Status: Archive (code is provided as-is, no updates expected)
Disclaimer
This code is a based on "Jukebox: A Generative Model for Music" Paper
We adjusted it for our application: Demixing an audio signal into four different stems: drums, basss, vocals, other.
Unmix
Install
Install the conda package manager from https://docs.conda.io/en/latest/miniconda.html
# Required: Sampling
conda create --name unmix python=3.7.5
conda activate unmix
conda install mpi4py=3.0.3 # if this fails, try: pip install mpi4py==3.0.3
conda install pytorch=1.4 torchvision=0.5 cudatoolkit=10.0 -c pytorch
git clone https://github.com/wzaiealmri/unmix.git
cd unmix
pip install -r requirements.txt
pip install -e .
# Required: Training
conda install av=7.0.01 -c conda-forge
pip install ./tensorboardX
# Optional: Apex for faster training with fused_adam
conda install pytorch=1.1 torchvision=0.3 cudatoolkit=10.0 -c pytorch
pip install -v --no-cache-dir --global-option="--cpp_ext" --global-option="--cuda_ext" ./apex
Training
Stage 1: VQVAE
To train the vqvae, run
mpiexec -n {ngpus} python unmix/train.py --hps=vqvae --name=vqvae_drums_b4 --sr=44100 --sample_length=393216 --bs=4 --audio_files_dir="Put the path to the specific stem audio folder" --labels=False --train --aug_shift --aug_blend
Here, {audio_files_dir}
is the directory in which you can put the audio files for your stem , and {ngpus}
is number of GPU's you want to use to train.
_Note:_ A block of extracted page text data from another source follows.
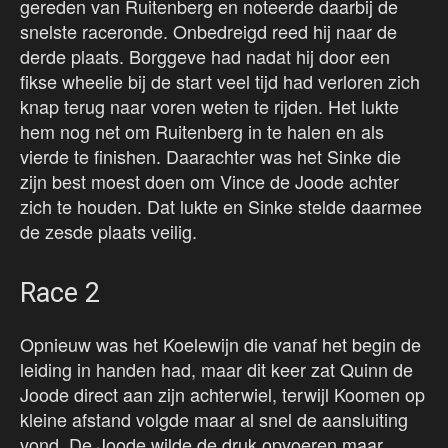
gereden van Ruitenberg en noteerde daarbij de
snelste raceronde. Onbedreigd reed hij naar de
derde plaats. Borggeve had nadat hij door een
fikse wheelie bij de start veel tijd had verloren zich
knap terug naar voren weten te rijden. Het lukte
hem nog net om Ruitenberg in te halen en als
vierde te finishen. Daarachter was het Sinke die
zijn best moest doen om Vince de Joode achter
zich te houden. Dat lukte en Sinke stelde daarmee
de zesde plaats veilig.
Race 2
Opnieuw was het Koelewijn die vanaf het begin de
leiding in handen had, maar dit keer zat Quinn de
Joode direct aan zijn achterwiel, terwijl Koomen op
kleine afstand volgde maar al snel de aansluiting
vond. De Joode wilde de druk opvoeren maar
The above trains a one-level VQ-VAE with downs_t = (3)
, and strides_t = (2)
meaning we downsample the audio by 2**3 = 8
to get the first level of codes.
Checkpoints are stored in the logs
folder. You can monitor the training by running Tensorboard
tensorboard --logdir logs
Stage 2: Encoder
Train encoder
Once the VQ-VAE is trained, we can restore it from its saved checkpoint and train encoder on the learnt codes. To train the encoder, we can run
mpiexec -n {ngpus} python unmix_encoder/train.py --hps=vqvae --name=encoder_drums__b4 --sr=44100 --sample_length=393216 --bs=4 --audio_files_dir="path to the mix dataset" --labels=False --train --aug_shift --aug_blend --encoder=True --channel=_1 --restore_vqvae="path to the specific checkpoint of the vq-vae"
License (Jukebox OpenAI)
It covers both released code and weights.